Red Hatでは、RHEL(Red Hat Enterprise Linux)に、SAP S/4HANAの動作、運用で必要な機能を追加した、 SAP向けRHELである、RHEL for SAP Solutionsという型番でSAPユーザ様向けにOSをご提供しています。

AWS Marketplaceにて購入する際は、RHEL for SAP Solutionsとほぼ同じコンポネントを含んでいる、 「RHEL for SAP with HA and US」という型番でご提供をしています。
 *HA : High Availability の略
 *US : Update Services の略

具体的にどのような機能が含まれているかは、弊社Knowledgebaseの記事で確認が可能です。

Amazon Web Services のよくある質問での Red Hat Enterprise Linux for SAP - Red Hat Customer Portal

標準のRHELと同様、SAPアプリケーション用のRHELでも、追加で以下がAWS Marketplaceで購入・利用できるようになっています。

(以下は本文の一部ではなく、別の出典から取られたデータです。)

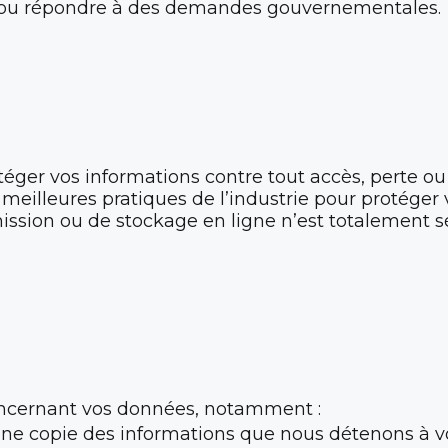
es ou répondre à des demandes gouvernementales.
ger vos informations contre tout accès, perte ou 
s meilleures pratiques de l’industrie pour protége
sion ou de stockage en ligne n’est totalement s
concernant vos données, notamment :
 copie des informations que nous détenons à vot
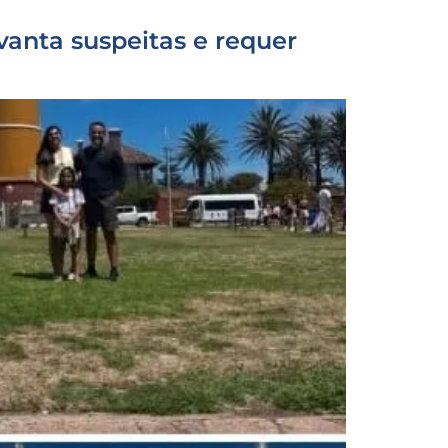
vanta suspeitas e requer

  • Red Hatがサポートする従量課金制のSAP向けRHELサブスクリプション (3P PAYG SAP向けRHEL)
  • AWSだけでなく、オンプレミス(以下、オンプレと記載)や他のクラウドでも利用できる年間契約制のSAP向けRHELサブスクリプション

なお、通常のRHELの場合は、Red Hat小島さんが書かれたこちらを御覧ください。

AWS Console/Marketplaceで購入できるRHELサブスクリプション(オンプレ/他クラウド用含む) - 赤帽エンジニアブログ

以降で、AWS Console/Marketplaceから購入できるSAP向けRHELサブスクリプションや、それらに紐づいているRHEL AMIの種類について、2025年5月時点の情報をご紹介します。

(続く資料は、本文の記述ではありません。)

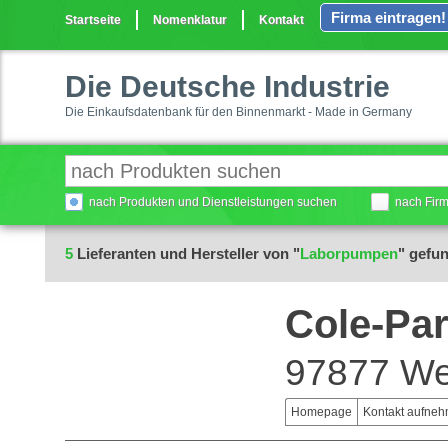
Firma eintragen!
Startseite
Nomenklatur
Kontakt
Die Deutsche Industrie
Die Einkaufsdatenbank für den Binnenmarkt - Made in Germany
nach Produkten und Dienstleistungen suchen
nach Fir
5
Lieferanten und Hersteller von "
Laborpumpen
" gefu
Cole-Pa
97877 We
Homepage
Kontakt aufne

AWS Consoleで購入できるSAP向けRHELサブスクリプション (1P PAYG SAP向けRHEL)

以前から利用が可能であった、AWSがサポートするSAP向けRHELサブスクリプションです。
これはAWS Consoleから購入して利用しますが、AWS Marketplaceにもそのリストが掲載されており、

  • 提供元またはパブリッシャーが「Amazon Web Services」
  • 「Red Hat Enterprise Linux for SAP with HA and Update Services ?.?」という名前が付いている
     注: ?.?は、8.8など、OSのバージョンが入り、バージョン毎にMarketplaceでページが違うの特徴です。

ものです。

SAP向けには、RHEL8 と、 RHEL9 があります。
 *下記は、Marketplace上で、パブリッシャーが「Amazon Web Services」、OSが「Red Hat Enterprise Linux」でフィルターした、SAP関連の検索結果です。

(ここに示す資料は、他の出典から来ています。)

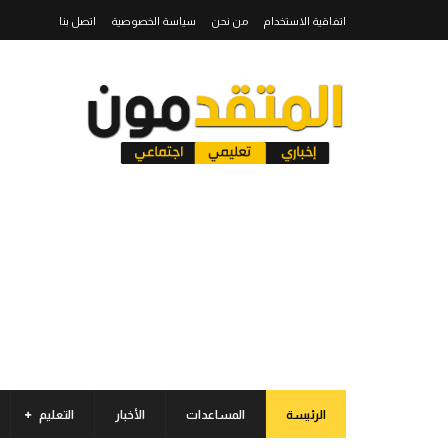
اتفاقية الاستخدام
من نحن
سياسة الخصوصية
اتصل بنا
الرئيسة
المساعدات
الأخبار
التعليم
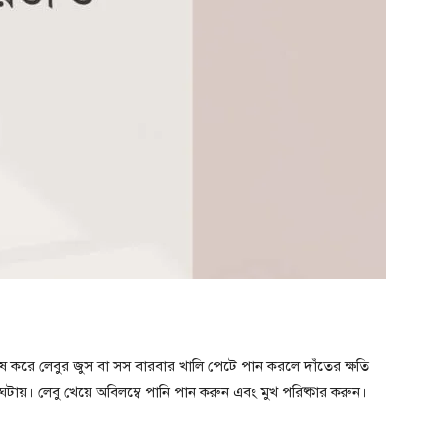
েষ করে লেবুর জুস বা সস বারবার খালি পেটে পান করলে দাঁতের ক্ষতি
ঘটায়। লেবু খেয়ে অবিলম্বে পানি পান করুন এবং মুখ পরিষ্কার করুন।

AWS Marketplace: Search Results

これらのSAP向けRHELはAWSにとってのファーストパーティ製品でもあるので、便宜上1P PAYG SAP向けRHELと呼ぶことにします。 通常のRHELと異なり、SAP向けのRHELのリリース状態は以下のようになっています。
- SAP向けRHEL8 : Red Hat Enterprise Linux for SAP with HA and Update Services 8.8 が最新(最終)リリース
- SAP向けRHEL9 : Red Hat Enterprise Linux for SAP with HA and Update Services 9.2 が最新(最終)リリース
注:残念ながら、 8.10 や、 9.4 以上のバージョン、また、最新メジャーバージョンの 10.x シリーズは2025年5月現在、将来のリリース予定がありません。ですので、新規に導入をお考えのお客様は、特別な理由がない限りは後述する3P PAYG SAP向けRHELのご利用をご検討ください。

なお、例えば 8.8 などの古いリリースをご購入頂き、ご自身でマイナーリリースをアップデートしてご利用頂くことは可能ですし、サポートもされます。

以下はSAP向けRHEL8でのアップデート例です。数個のコマンドを実行することで、古い 8.* の OS を、簡単に最新版の 8.10 にアップデートする事が可能です。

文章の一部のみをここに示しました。